I was on a jury recently, for a sexual assault case in one of the glacier towns. The trial revealed a tawdry lifestyle: precarious work, transient population, the only belonging to be found in the smartphone screen, the dvd, the facebook message, the porn… Identity is a series of uniforms- the hotel, the bar, the Warehouse clothes, the rugby league shirt, the All Black scarf… They eat a diet of takeaway or bar food. Somewhere in there is a desire for affection, even love and it all goes wrong. Meanwhile the tourists pass through in their thousands, for there is a natural wonder here which they all must photograph.
All pretty grubby and a long way from the culture of the mining towns in their heyday, the Labour-voting, union-belonging, men and women with their sports teams, the camaraderie of the bathhouse, the need for trust, the stories of past struggles for economic and social justice, some of them church goers, a few of them communists, providing their own infrastructure when necessary. Of course I mustn’t idealise the culture – there was a lot of booze involved and it was patriarchal, but compared with the tourist town it had considerable integrity…
Mawhera/Greymouth is in transition, slowly becoming a tourist town. As I hung around for a few days, that was the impression – tourists were probably outnumbering locals. There are signs of greater liveliness. The town square is happening. Stewart Nimmo’s was busy (and he deserves that, after hanging in there for so many years as a local gallery), the Chinese restaurant was full of Chinese – a nice image, a young woman was playing the ukulele outside the library as she learned a new song, there seemed to be more posters advertising shows, and I could sit and have a conversation with a UK couple about Brexit.
The question becomes one of maintaining the local, and not becoming tawdry and transient.
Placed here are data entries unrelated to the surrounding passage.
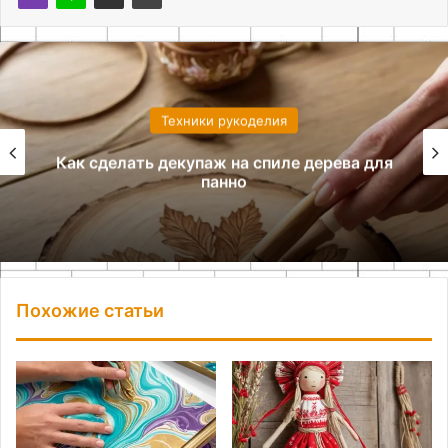
Техники рукоделия
Как сделать декупаж на спиле дерева для
панно
Похожие статьи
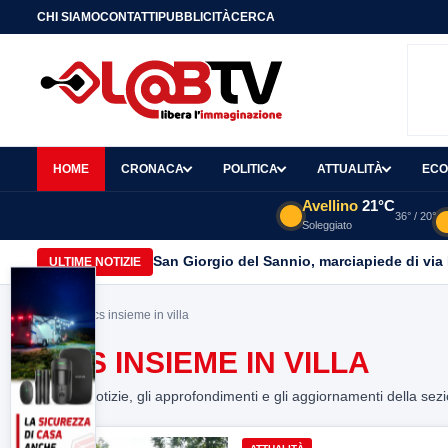
CHI SIAMO
CONTATTI
PUBBLICITÀ
CERCA
HOME
CRONACA
POLITICA
ATTUALITÀ
ECO
Avellino
21°C
36° / 20°
Soleggiato
San Giorgio del Sannio, marciapiede di via
ULTIME NOTIZIE
Home
> pics insieme in villa
PICS INSIEME IN VILLA
Tutte le notizie, gli approfondimenti e gli aggiornamenti della sez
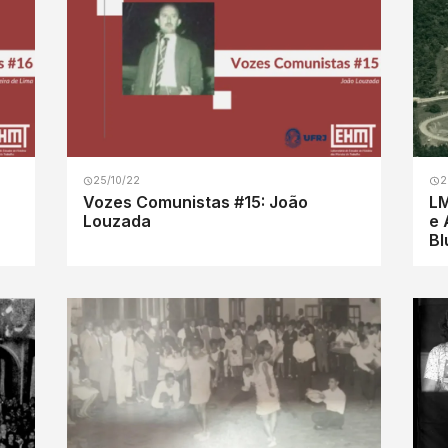
25/10/22
2
Vozes Comunistas #15: João
LM
Louzada
e 
Bl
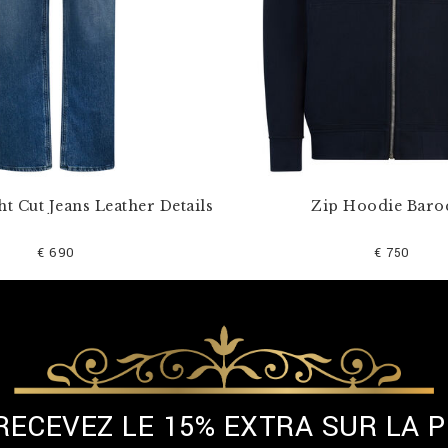
ht Cut Jeans Leather Details
Zip Hoodie Baro
€ 690
€ 750
 RECEVEZ LE 15% EXTRA SUR LA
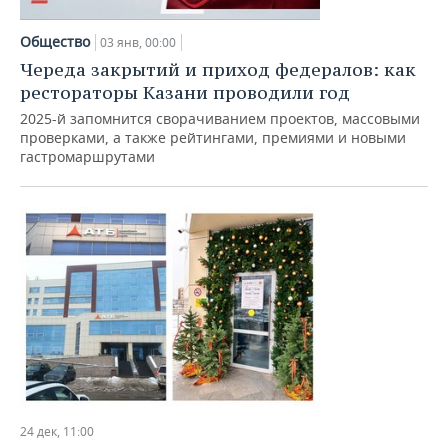
Общество
03 янв, 00:00
Череда закрытий и приход федералов: как
рестораторы Казани проводили год
2025-й запомнится сворачиванием проектов, массовыми
проверками, а также рейтингами, премиями и новыми
гастромаршрутами
24 дек, 11:00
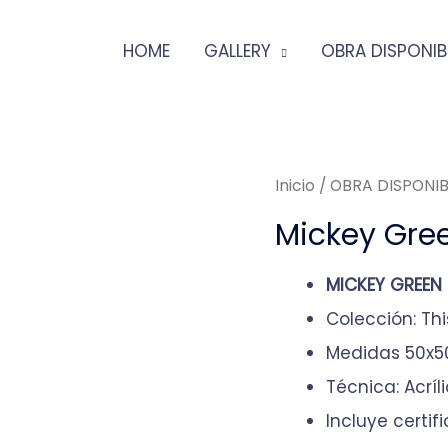
HOME
GALLERY
OBRA DISPONIB
Inicio
/
OBRA DISPONIB
Mickey Gre
MICKEY GREEN
Colección: Thi
Medidas 50x
Técnica: Acríl
Incluye certi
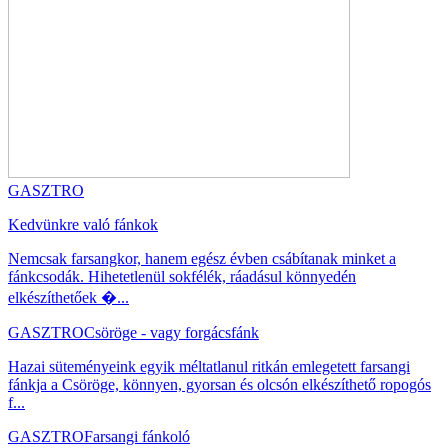
GASZTRO
Kedvünkre való fánkok
Nemcsak farsangkor, hanem egész évben csábítanak minket a
fánkcsodák. Hihetetlenül sokfélék, ráadásul könnyedén
elkészíthetőek �...
GASZTRO
Csöröge - vagy forgácsfánk
Hazai süteményeink egyik méltatlanul ritkán emlegetett farsangi
fánkja a Csöröge, könnyen, gyorsan és olcsón elkészíthető ropogós
f...
GASZTRO
Farsangi fánkoló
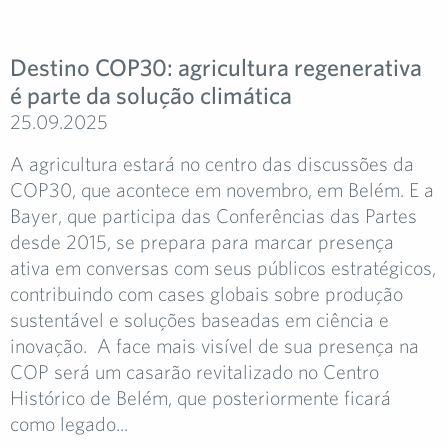
Destino COP30: agricultura regenerativa
é parte da solução climática
25.09.2025
A agricultura estará no centro das discussões da
COP30, que acontece em novembro, em Belém. E a
Bayer, que participa das Conferências das Partes
desde 2015, se prepara para marcar presença
ativa em conversas com seus públicos estratégicos,
contribuindo com cases globais sobre produção
sustentável e soluções baseadas em ciência e
inovação. A face mais visível de sua presença na
COP será um casarão revitalizado no Centro
Histórico de Belém, que posteriormente ficará
como legado...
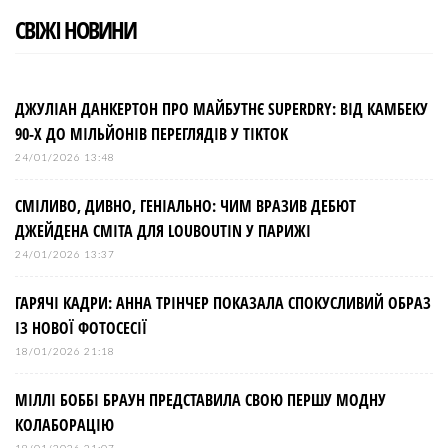
СВІЖІ НОВИНИ
ДЖУЛІАН ДАНКЕРТОН ПРО МАЙБУТНЄ SUPERDRY: ВІД КАМБЕКУ
90-Х ДО МІЛЬЙОНІВ ПЕРЕГЛЯДІВ У TIKTOK
24/01/2026 13:48
СМІЛИВО, ДИВНО, ГЕНІАЛЬНО: ЧИМ ВРАЗИВ ДЕБЮТ
ДЖЕЙДЕНА СМІТА ДЛЯ LOUBOUTIN У ПАРИЖІ
24/01/2026 13:37
ГАРЯЧІ КАДРИ: АННА ТРІНЧЕР ПОКАЗАЛА СПОКУСЛИВИЙ ОБРАЗ
ІЗ НОВОЇ ФОТОСЕСІЇ
18/01/2026 21:18
МІЛЛІ БОББІ БРАУН ПРЕДСТАВИЛА СВОЮ ПЕРШУ МОДНУ
КОЛАБОРАЦІЮ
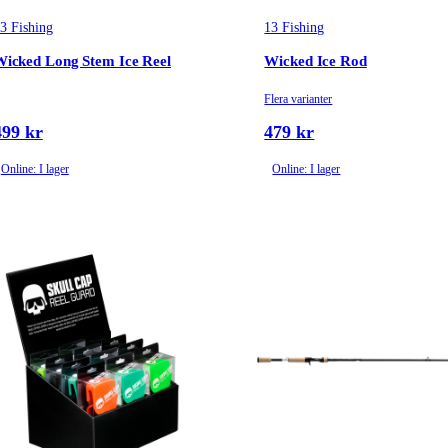
3 Fishing
13 Fishing
icked Long Stem Ice Reel
Wicked Ice Rod
Flera varianter
499 kr
479 kr
Online: I lager
Online: I lager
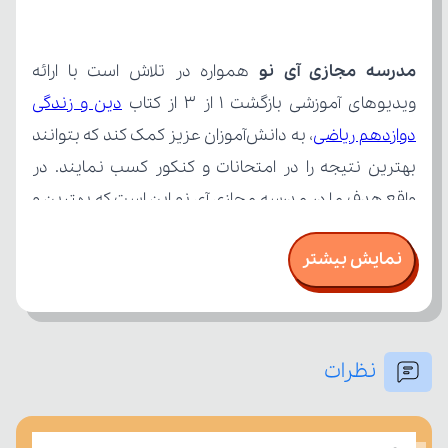
مدرسه مجازی آی نو
ویدیوهای آموزشی بازگشت 1 از 3 از کتاب 
دوازدهم ریاضی
نمایش بیشتر
نظرات
امتحان، میزان تسلط خود را بر مفاهیم درسی بسنجند.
This is where there are crucial things to be quickly learned and I’m not confident of this happening. To maintain that integrity while changing requires trusting the local values, building with local materials, involving the community not just to provide feedback but in doing the work, and thus to respect local skills and local craftspeople. So far, that hasn’t happened. The Miners’ Memorial has been literally made in China, and it shows – when the money could have generated half a dozen local sculptures along the flood wall. The start of the cycle trail is boring mock heritage. The town square could have been made locally, with roof supports and furniture made by local artists and craftspeople, the tiles made via community workshops as has been done in Harihari. It could have been beautiful. Instead I’m betting it will all be brought in from outside. Behind this, unfortunately, is a sort of mid Californian aesthetic accepted by councillors and officers as ‘the norm’. It’s the design aesthetic of shopping barns, fast food outlets, sporting complexes, used car lots, prisons and airports. And it is expensive.
The issue, really, is one of culture. There needs to be a design committee made up of locals with art skills and knowledge of cultural processes, and this committee needs to be led by tangatawhenua. But how is that going to happen? There’s the rub, as Shakespeare might say.